DWS Group, a subsidiary of Deutsche Bank, has teamed up with Galaxy Digital and Flow Traders to establish AllUnity, a venture aimed at issuing a euro-denominated stablecoin. This strategic move, officially announced on December 13, is set to revolutionize the landscape of digital finance.
Regulation and Long-Term Vision
Notably, AllUnity’s operations will fall under the regulatory oversight of the German Federal Financial Supervisory Authority (BaFin). This will further ensure a compliant and secure framework. The venture’s overarching goal is to expedite the widespread adoption of digital assets and tokenization. Further, it will act as a pivotal infrastructure provider.
Stefan Hoops, CEO of DWS, emphasized the transformative nature of AllUnity. He stated,
“Through the future creation of AllUnity, we will bridge the gap between the traditional and digital finance ecosystems to build a core infrastructure provider that facilitates secure on-chain settlement for institutional, corporate, and private use.”

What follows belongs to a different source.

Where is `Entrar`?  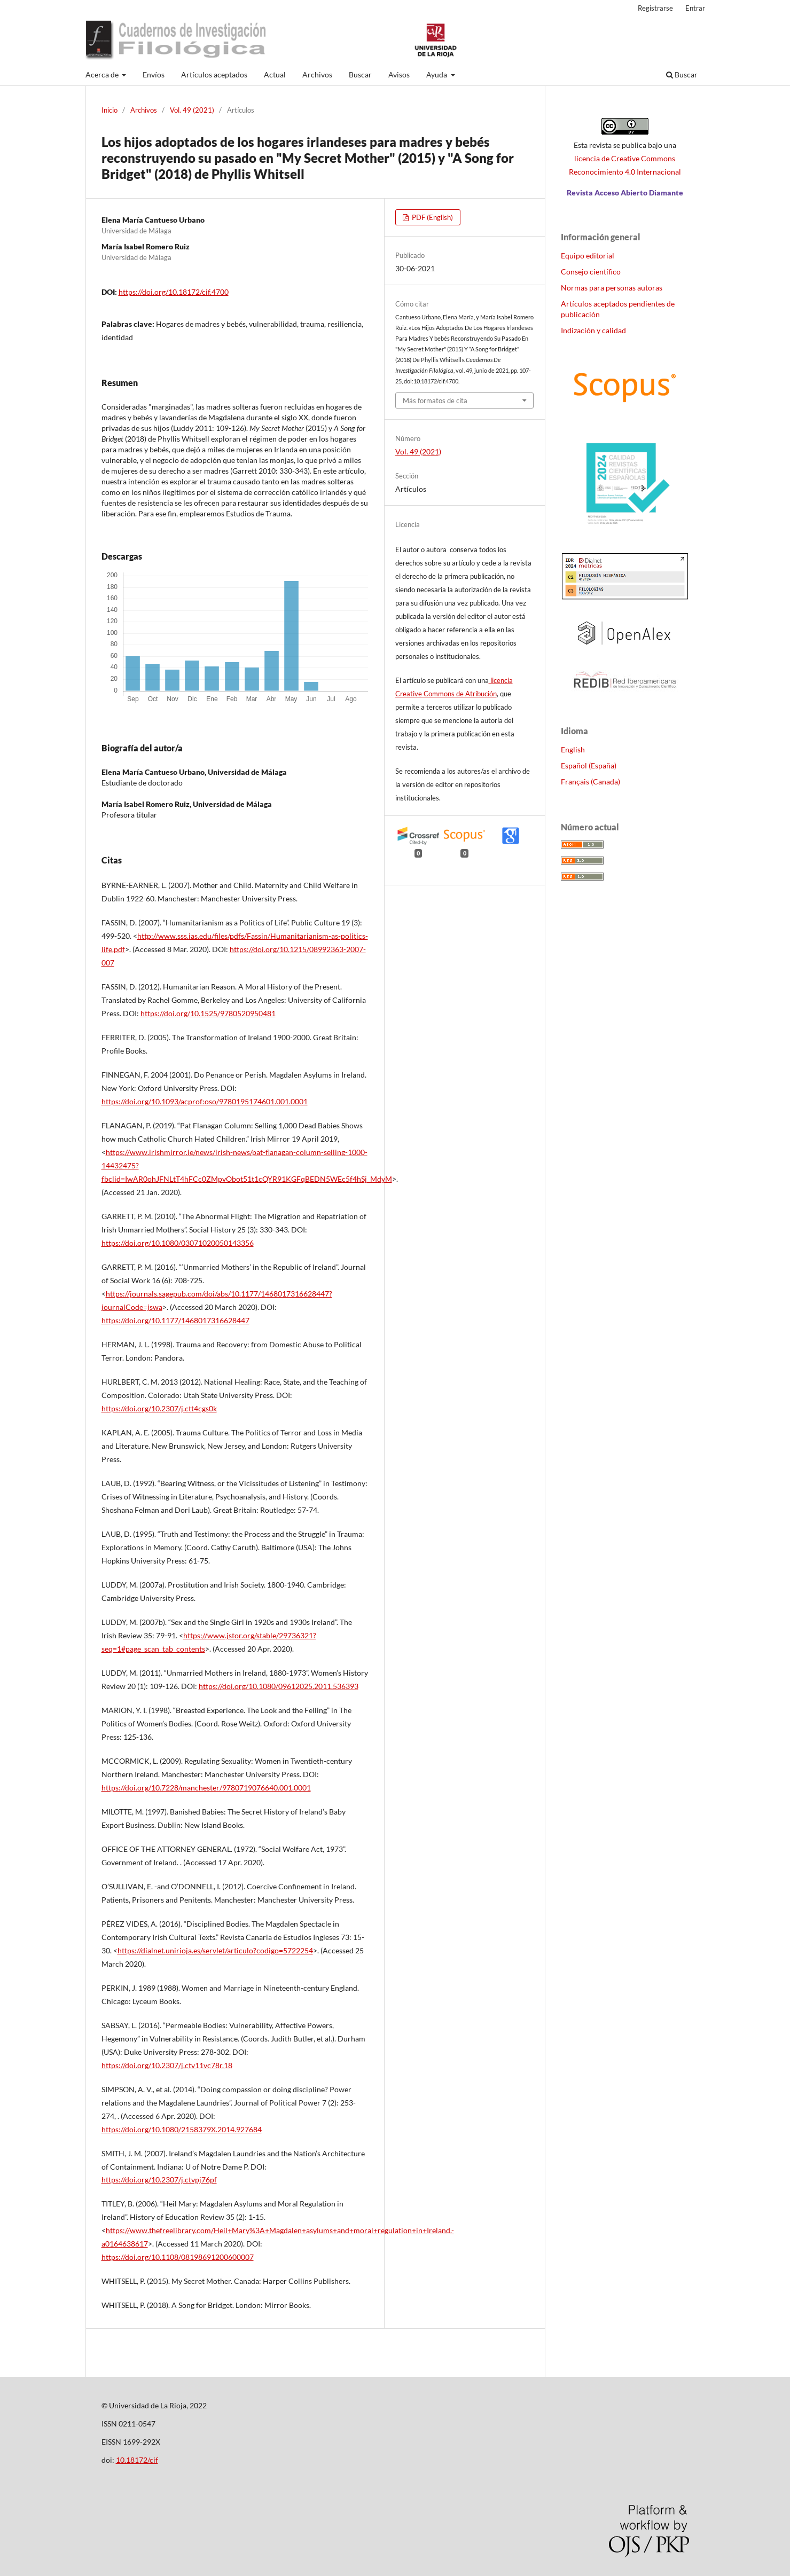
Entrar is located at coordinates (695, 8).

Use Cases and Industry Impact
Highlighting the practical applications of the stablecoin, Hoops pointed out its potential for corporations engaged in internet-of-things businesses. AllUnity’s stablecoin could facilitate secure and fractional 24/7 payments, ushering in a new era of financial transactions.

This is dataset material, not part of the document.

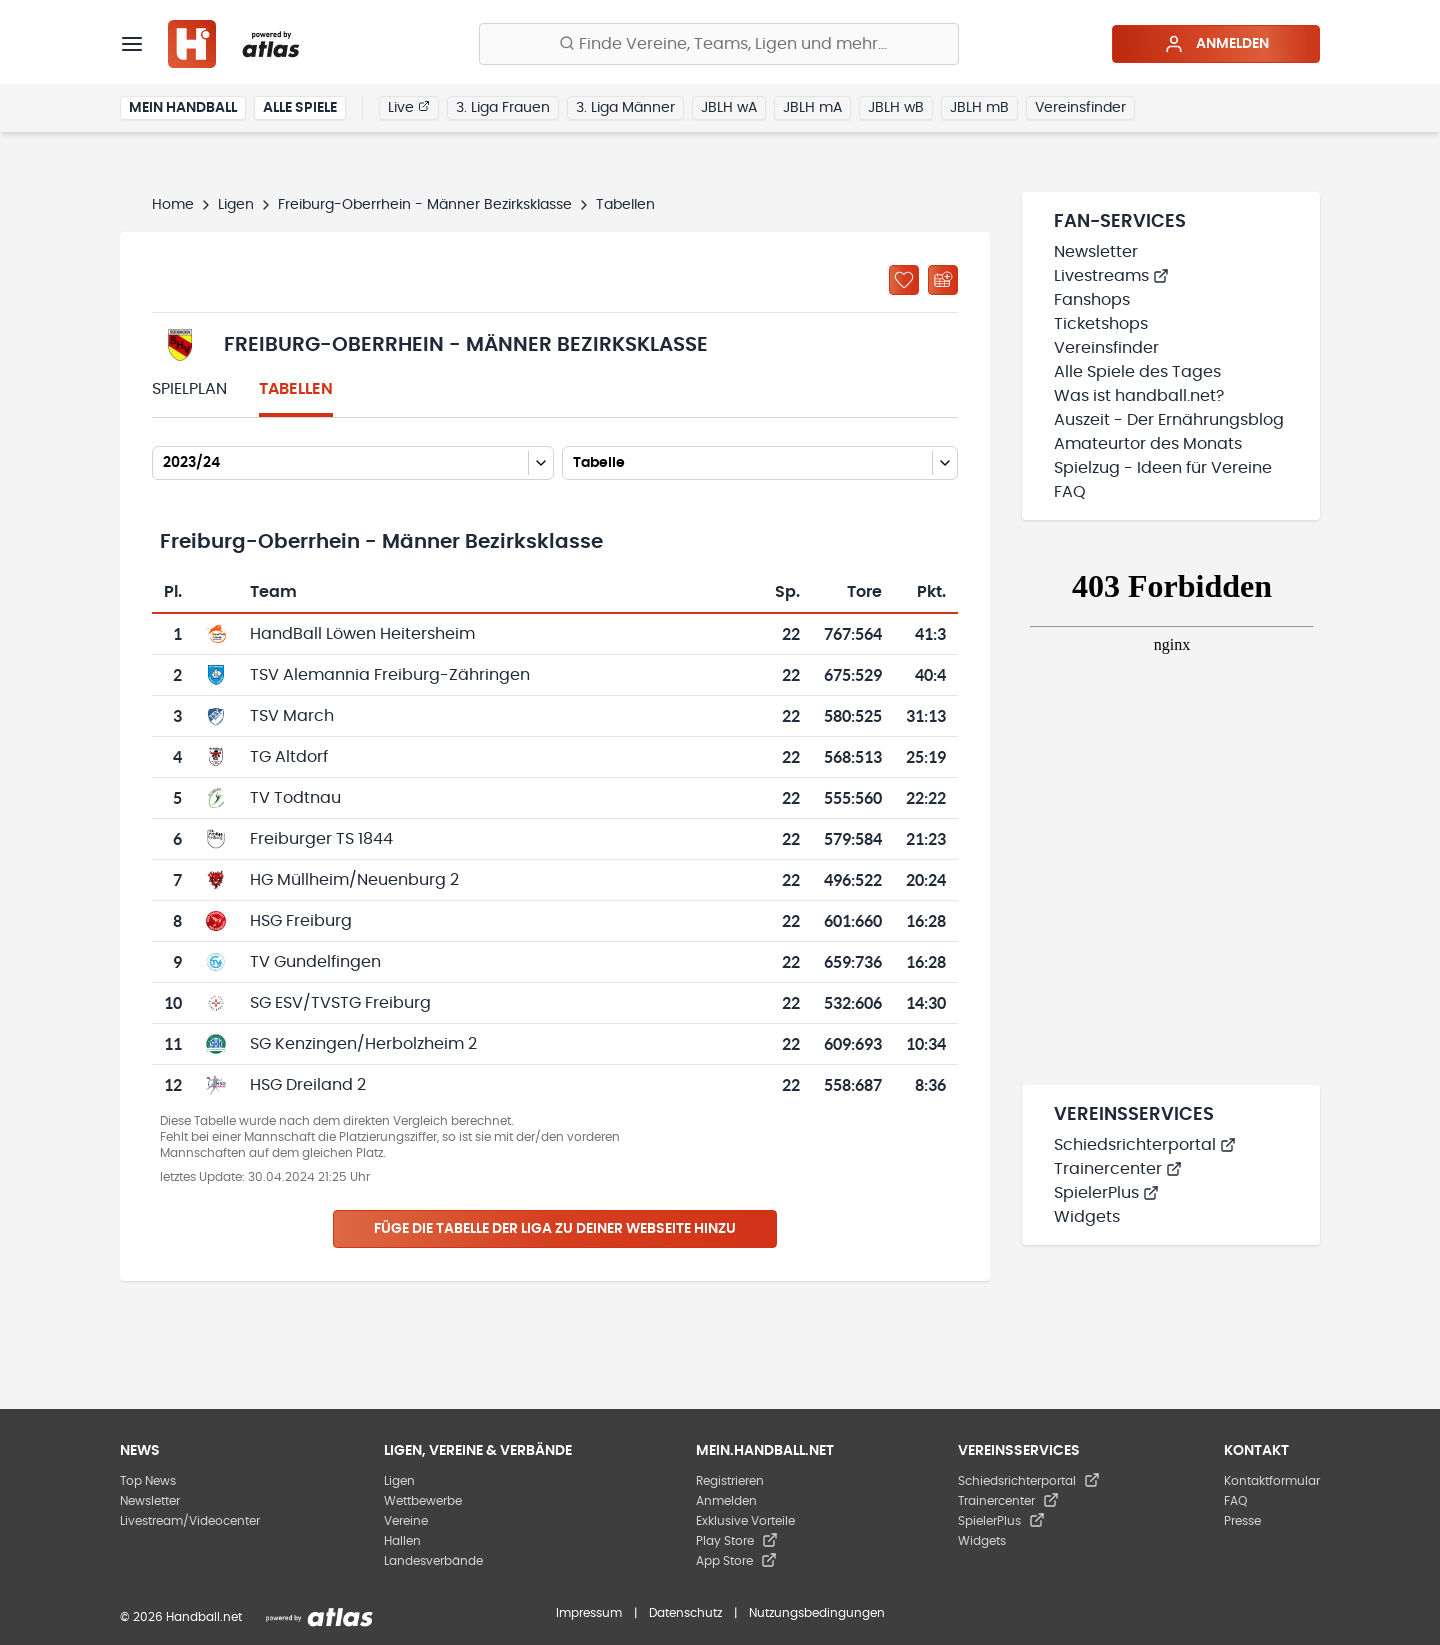 The width and height of the screenshot is (1440, 1645). Describe the element at coordinates (402, 1541) in the screenshot. I see `Hallen` at that location.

Galaxy’s Founder and CEO, Michael Novogratz, expressed his perspective on the evolution of payment systems. He asserted,
“Digital currencies are the natural evolution of the world’s payment system, and Europe, a region at the forefront of the exploration of safe, secure digital money is paving the way for this inevitable shift.”
Strategic Collaboration and Technical Infrastructure
The planned euro stablecoin will leverage the combined expertise of DWS in portfolio management and product structuring. Additionally, it will also leverage Flow Traders’ proficiency in liquidity services, and Galaxy’s technical infrastructure prowess. Galaxy’s subsidiary, GK8, will contribute by licensing its tokenization and custodial services to support AllUnity.

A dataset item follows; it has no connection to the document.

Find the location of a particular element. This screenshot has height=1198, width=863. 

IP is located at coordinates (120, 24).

Anticipating the incorporation of its business in early 2024, AllUnity aims to launch the stablecoin within 12 to 18 months after receiving BaFin approval. The spokesperson for Flow Traders emphasized the initiation of the E-money license process after incorporation in Q1 2024.
Industry Outlook, Expansion Plans and Market Dynamics
Navigating the evolving regulatory landscape, the issuers foresee improved clarity. This is especially with the implementation of the Markets in Crypto Assets regulations (MiCA) in Europe. Also, these regulations are expected to provide a legal framework for stablecoins and other digital assets. This will further foster a conducive environment for AllUnity’s endeavors.
AllUnity is poised to issue the euro stablecoin across major public permissionless L1s and L2s, including decentralized finance (DeFi) use cases. This strategic expansion aligns with the growing trend in the digital asset industry, as demonstrated by Circle’s launch of a Stellar-based version of its euro-backed stablecoin in September 2023.